Secretary of State Kim Wyman was on hand in the Senate to give certificates of election to Sens. Jan Angel (26th District), Sharon Brown (8th District) and Brian Dansel (7th District), who won elections last fall to fill unexpired terms for those Senate seats.
The first day of session saw speedy action on the so-called Washington Dream Act (House Bill 1817), as the House passed it 71-23 after also approving in in 2013. Senate leaders in the GOP-led majority coalition indicated the measure isn’t likely to pass this session.
No bills were passed on the Senate floor on the opening day, but there was unanimous support among senators for the Seahawks to beat the 49ers in next Sunday’s NFC championship game in Seattle. Owen, a super-fan who is presiding officer, invited senators to wear Seahawks regalia on Friday.
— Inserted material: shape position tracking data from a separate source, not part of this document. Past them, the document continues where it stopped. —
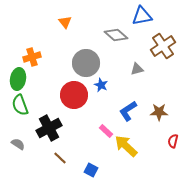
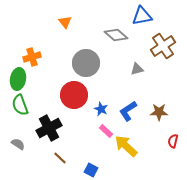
blue star: moved 24 px down
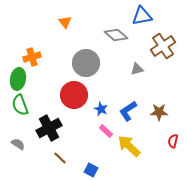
yellow arrow: moved 3 px right
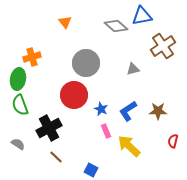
gray diamond: moved 9 px up
gray triangle: moved 4 px left
brown star: moved 1 px left, 1 px up
pink rectangle: rotated 24 degrees clockwise
brown line: moved 4 px left, 1 px up
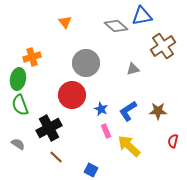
red circle: moved 2 px left
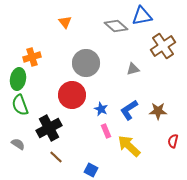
blue L-shape: moved 1 px right, 1 px up
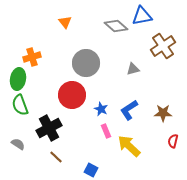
brown star: moved 5 px right, 2 px down
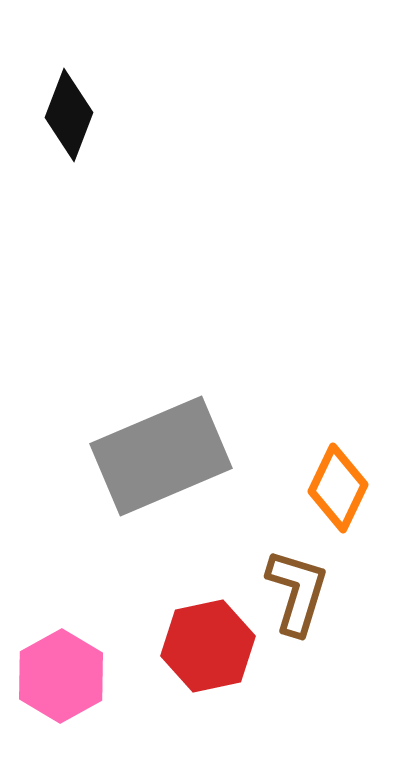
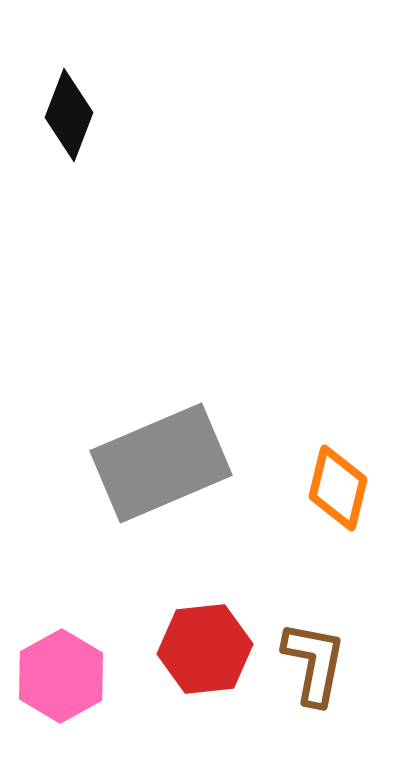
gray rectangle: moved 7 px down
orange diamond: rotated 12 degrees counterclockwise
brown L-shape: moved 17 px right, 71 px down; rotated 6 degrees counterclockwise
red hexagon: moved 3 px left, 3 px down; rotated 6 degrees clockwise
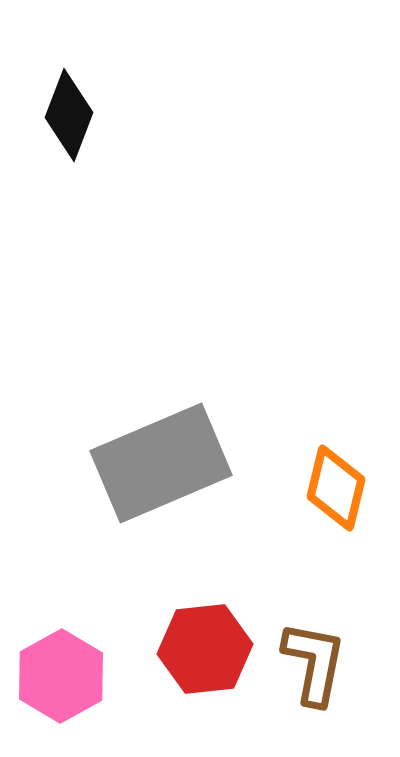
orange diamond: moved 2 px left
Although lawmakers are not facing a budget shortfall this year, there are many issues for them to consider, including a new transportation package, education funding, an increased focus on mental health and disability care, unemployment and income inequality. They also are receiving two competing initiatives that deal with gun background checks, I-591 and I-594, although the Legislature is expected to let both measures go to the statewide ballot next fall.
Gov. Jay Inslee will give his State of the State Address to a joint session of the House and Senate Tuesday at noon in the House Chamber. TVW will air the address live.